Multi-Tenant Slurm on AWS ParallelCluster, Part 2: QoS Deep Dive

Part 1 of this series stood up an AWS ParallelCluster wired to an Aurora-backed Slurm accounting database, plus three users (alice, bob, charlie) sharing consistent UIDs across the head node and every compute node. Every job is now landing in slurmdbd with full attribution — but nothing is enforcing how the cluster gets shared. Whoever submits first wins, GPUs at any cost, 72-hour wall times, no per-team caps. That’s the gap Slurm’s Quality of Service (QoS) layer fills.

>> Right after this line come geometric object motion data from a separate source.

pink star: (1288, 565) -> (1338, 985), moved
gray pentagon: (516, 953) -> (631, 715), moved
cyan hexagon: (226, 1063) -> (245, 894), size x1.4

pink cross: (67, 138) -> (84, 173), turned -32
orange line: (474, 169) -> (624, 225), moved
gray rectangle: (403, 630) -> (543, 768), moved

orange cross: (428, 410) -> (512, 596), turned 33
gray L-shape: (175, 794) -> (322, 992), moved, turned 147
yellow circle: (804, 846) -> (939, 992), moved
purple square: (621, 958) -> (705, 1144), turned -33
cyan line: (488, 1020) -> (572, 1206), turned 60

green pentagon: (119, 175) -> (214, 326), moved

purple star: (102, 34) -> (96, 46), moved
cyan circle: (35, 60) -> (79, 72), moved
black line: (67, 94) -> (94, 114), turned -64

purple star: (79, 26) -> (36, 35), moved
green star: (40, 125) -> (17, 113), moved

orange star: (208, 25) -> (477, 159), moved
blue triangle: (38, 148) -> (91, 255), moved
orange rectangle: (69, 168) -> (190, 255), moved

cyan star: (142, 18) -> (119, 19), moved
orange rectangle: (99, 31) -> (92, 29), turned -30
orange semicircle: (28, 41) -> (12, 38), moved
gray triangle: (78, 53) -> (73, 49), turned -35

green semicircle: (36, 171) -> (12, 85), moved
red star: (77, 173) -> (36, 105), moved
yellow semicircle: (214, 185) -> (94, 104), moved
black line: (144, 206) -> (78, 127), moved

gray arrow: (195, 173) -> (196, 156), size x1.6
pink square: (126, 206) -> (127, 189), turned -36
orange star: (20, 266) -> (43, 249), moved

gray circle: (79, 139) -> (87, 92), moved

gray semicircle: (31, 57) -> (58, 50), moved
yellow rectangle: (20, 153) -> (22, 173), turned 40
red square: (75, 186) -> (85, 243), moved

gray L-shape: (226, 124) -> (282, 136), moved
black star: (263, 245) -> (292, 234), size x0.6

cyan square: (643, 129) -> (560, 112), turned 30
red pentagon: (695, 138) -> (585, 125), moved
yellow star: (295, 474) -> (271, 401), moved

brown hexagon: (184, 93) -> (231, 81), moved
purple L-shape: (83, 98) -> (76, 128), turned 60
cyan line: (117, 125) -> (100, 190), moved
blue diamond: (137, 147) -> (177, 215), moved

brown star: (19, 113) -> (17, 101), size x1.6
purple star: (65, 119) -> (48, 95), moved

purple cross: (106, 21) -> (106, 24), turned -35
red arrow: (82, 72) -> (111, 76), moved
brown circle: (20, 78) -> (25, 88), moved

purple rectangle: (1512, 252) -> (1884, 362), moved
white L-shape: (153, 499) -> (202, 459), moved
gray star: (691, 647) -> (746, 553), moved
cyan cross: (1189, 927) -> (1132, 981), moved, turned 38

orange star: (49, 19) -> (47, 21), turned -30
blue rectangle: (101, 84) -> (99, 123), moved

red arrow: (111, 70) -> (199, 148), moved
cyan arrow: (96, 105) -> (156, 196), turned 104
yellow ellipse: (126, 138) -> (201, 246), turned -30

This post drives the QoS configuration end to end on top of the cluster from Part 1, realizing a concrete shared-GPU policy:

“A research team gets a 50% capacity reservation. Interactive jobs are capped at 1 hour and 4 GPUs per user. Low-priority batch jobs are preemptible by both.”

By the end you’ll have used sacctmgr to define accounts, QoSes, and their limits; configured multifactor priority and fairshare so pending-job ordering tracks “who’s been using the most”; wired up preemption so a research job evicts a batch-lowprio one mid-run; and watched the policy work in squeue, sprio, and sacct outputs from a live cluster.

Audience: cluster administrators. We assume comfort with sbatch, squeue, and that you’ve either run through Part 1 or already have a ParallelCluster with SlurmSettings.Database wired to a working slurmdbd. We do not assume prior Slurm-QoS experience.

Recap — where Part 1 left us

The starting state for everything below:

One ParallelCluster (slurm-qos-demo) with a gpu partition, two g6.48xlarge compute nodes (16 GPUs total), and slurmctld + slurmdbd on the head node.
An Aurora Serverless v2 MySQL database receiving every job, with the PC head node attached to the client security group emitted by the accounting-DB template.
Three local users on the head node — alice (uid 1001), bob (uid 1002), charlie (uid 1003) — and a CSV at /home/shared/userlistfile that the compute-node OnNodeConfigured script reads to useradd -M each user with a matching UID on every compute node.
AccountingStorageTRES=gres/gpu in the PC CustomSlurmSettings, so every job’s AllocTRES records its GPU count.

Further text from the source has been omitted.